Best Practices for Cleaning Up/Maintenance in CheckMK environment

McJagger · April 22, 2022, 7:29pm

Does anyone know if there is a technical bulletin or document that would go over any clean up steps or maintenance if there is any if you have a large CheckMK environment?

andreas-doehler · April 22, 2022, 8:24pm

It is not so important if you have a large or small environment. What makes more problem and needs regular cleanup is the amount of new and removed hosts/services from your monitoring system.

But all the “problems” are only disk space problems in the end

McJagger · April 25, 2022, 11:39am

Thanks Andreas, that is great news since I’m typically used to running maintenance scripts within SQL or the application environments that I usually support. I’m fairly new to CheckMK, but glad to hear theirs not much overhaul when it comes to keeping the interface running smooth.

Have a great day!

foobar · April 26, 2022, 11:20am

the pity is still, that there is no proper cleanup routine.
For example:
rrds - which create the majority of data
remove all Host- AND/OR Service-data, older then X and being able to configure this also by Hostname
Especially with all cloud data and services which are coming and going sometimes even 1000 Services per Host, per day

Of course you can write your scripts before you answer.
But I would consider it as basic housekeeping which is not moved to the cloud level yet.

andreas-doehler · April 26, 2022, 9:20pm

Yes inside the CEE and heavy usage of the “cloud” features this is a real problem.

At the moment my solution is a two line bash script to cleanup the rrd files.
It is not guaranteed that this will work on all systems

find . -type f -mtime +90 -name "*.rrd" | sed "s/\.rrd//" | while read f; do rm "$f.info"; done
find . -type f -mtime +90 -name "*.rrd" | sed "s/\.rrd//" | while read f; do rm "$f.rrd"; done

And for someone with better bash knowledge this can be done with one line i think.

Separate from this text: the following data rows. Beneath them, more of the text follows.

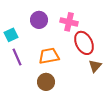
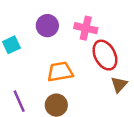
purple line: (17, 57) -> (19, 101), moved

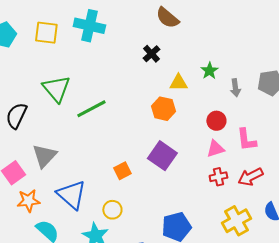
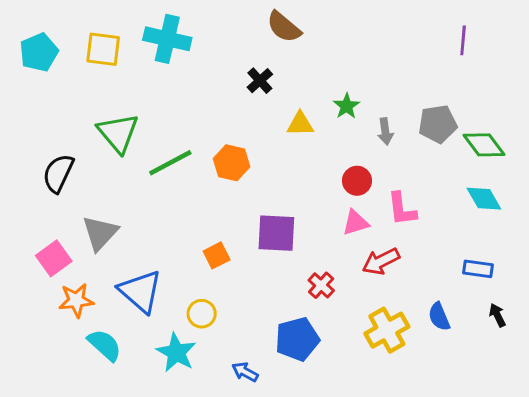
orange hexagon: (163, 109) -> (232, 163), moved
purple square: (162, 156) -> (276, 233), turned -32
red cross: (218, 177) -> (321, 285), moved, turned -36
red arrow: (250, 177) -> (381, 261), moved

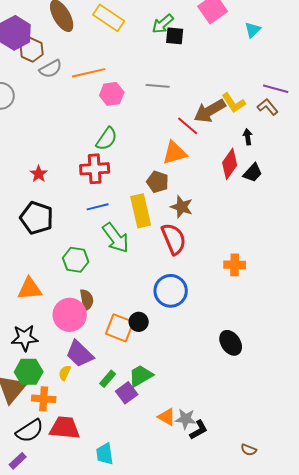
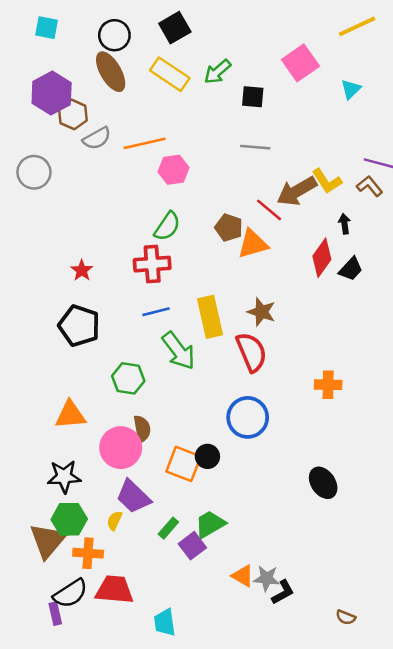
green arrow: (163, 24) -> (218, 72), moved
gray line: (158, 86) -> (255, 147), moved
brown pentagon: (158, 182) -> (229, 228), moved
purple rectangle: (18, 461) -> (55, 614), moved, turned -60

foobar · April 27, 2022, 9:39am

more or less the same we do - BUT…

It needs to work based on tags!
As there are up to X0000+ Services we have within 90 days on one Server. (Cloud of course)
And just creating a generic rule for all is not working. And changing it to 10 days wouldnt work as well,
as there are services temporary off on some hosts, which is absolutly fine, but need to keep the graph history of them till they come back

andreas-doehler · April 27, 2022, 9:50am

These are arguments that should be considered for a better solution.
What i have in mind in such a case is first a search for the hosts with your defined criteria and then a command line find for every found host.
That is something for @robin.gierse or @martin.hirschvogel to bring it to the team

martin.hirschvogel · April 27, 2022, 10:19am

We have already implemented a couple of things for Kubernetes, which is by default quite dynamic.
We have many more ideas. Let’s chat next week about your thoughts on that @foobar @andreas-doehler

foobar · April 27, 2022, 10:31am

Its not only about Kubernetes - again, please look at the big picture and not focus on one application
We already suggested and described the pain years ago

So lets do that and hopefully get you a better picture on why and how

Till next week then
Cheers

openmindz · April 27, 2022, 10:55am

Hello everyone,

While I understand that this topic needs more discussion, I just wanted to remind about the built-in possibility to cleanup old files of abandoned hosts. This is set per default to thirty days as far as I can see (test instance is a 2.0.0p21cee). The setting is accessible via Global Settings → Site Management:

Perhaps it helps, for a start.

Regards,
Thomas

andreas-doehler · April 27, 2022, 11:00am

This is not the problem.
The problem are services with performance data on existing hosts. I have database server with many many performance data producing checks and they change often. Now there is no builtin method to cleanup these old performance data. In some of my bigger systems the old performance data is nearly half the size of the complete site.
This is also a problem in big network environment where the names of the interfaces changed frequently.

openmindz · April 27, 2022, 11:18am

Hi Andreas,

As I said: I understand that this topic needs more discussion. In expectation of a “better
solution”, one could at least try out those settings. When I look at the inline help for this particular setting, it says:

During monitoring there are several dedicated files created for each host. There are, for example, the discovered services, performance data and different temporary files created. During deletion of a host, these files are normally deleted. But there are cases, where the files are left on the disk until manual deletion, for example if you move a host from one site to another or deleting a host manually from the configuration. The performance data (RRDs) and HW/SW inventory archive are never deleted during host deletion. They are only deleted automatically when you enable this option and after the configured period.

So maybe it can help the initial requester, for a start.

Thomas

system · April 27, 2023, 11:19am

This topic was automatically closed 365 days after the last reply. New replies are no longer allowed. Contact an admin if you think this should be re-opened.